The players have certainly played like a team almost completely lacking in confidence as two defeats in a week to the Irish sides have been littered with mistakes. A combined 40 turnovers means we’ve lost possession once every two minutes across both games. With a double header against Aviva Premiership high-flyers Bath coming up there’s no sign of that rut being climbed out of just yet.
What of head coach Danny Wilson then? Well he must be feeling the pressure as ultimately responsible for the results, with some murmurings of discontent coming from some fans for the first time and plenty of people outside the club trying to destabilise Cardiff with suggestions of the sack approaching.
For me though, Danny couldn’t be further away from unemployment if he tried, and there’s plenty of good reasons why…
Firstly let’s rewind 12 months and after 10 games last season Cardiff were on 18 points with 3 wins and 7 losses, but fast forward a year we now have 22 points with 5 wins, including victories at home to Glasgow and away in Munster.

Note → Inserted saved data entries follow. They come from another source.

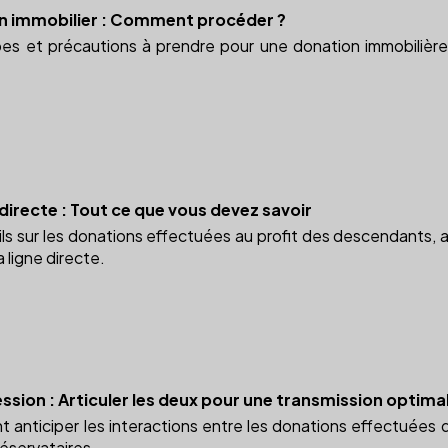
en immobilier : Comment procéder ?
es et précautions à prendre pour une donation immobilière 
directe : Tout ce que vous devez savoir
ls sur les donations effectuées au profit des descendants, a
 ligne directe.
ssion : Articuler les deux pour une transmission optima
nticiper les interactions entre les donations effectuées d
réservataires.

With games against both Italian sides at the Arms Park still to come we’re looking far healthier this season.
Sticking with last year and let’s not forget how quickly fortunes can change. From that position of 18 points, where we’d been on a run of seven straight losses, in early December, to being in with a shot of the top six by April after runs of three wins in four matches and five in six.
So no need to panic results wise yet, but let’s say we go through into the end of January and there’s no upturn in form. For argument’s sake we could even arrive in May still outside the top six, would I be calling for Wilson’s head? No.
The former Bristol forwards coach hasn’t been in the job 18 months yet, and by the end of the season he will be two-thirds of the way through the three year plan he spoke about when appointed to the job at the beginning of last season.
I don’t think it can be overestimated how much of a mess, playing-wise, the club was in as Danny Wilson took over the summer of 2015. Cardiff were the worst of the Welsh clubs having finished closer on points to the Italian sides than the top six. We won five games all season and played some of the worst rugby seen at the Arms Park. Three coaching teams had been used in three years and crowds voted with their feet.
Wilson has let 20 players go in a little over a year, to underline what sort of quality he had at his disposal. The vast majority have moved on to the semi-professional Welsh Premiership or the generally accepted weakest and least funded professional side, Newport Gwent Dragons. I’d estimate there is another five or six that will also be shown the door in May. Crucially this includes a number of non-Welsh qualified players.
With those players being restricted by the Welsh Rugby Union their use is critical and can serve to drastically increase the quality in the side. That’s not to say the basis of a good squad isn’t in place, but look at Willis Halaholo’s performances in a blue shirt over the last few weeks and decide what top draw foreign players can bring to any team.
So overall I guess the message is one of patience. Recall how well the team played in September to go on a run of four straight wins, but don’t make Wilson and the players victims of their own success. Every side has a drop in form, but this is nothing that cannot be fixed. There are no fundamental issues here, just a developing three year plan.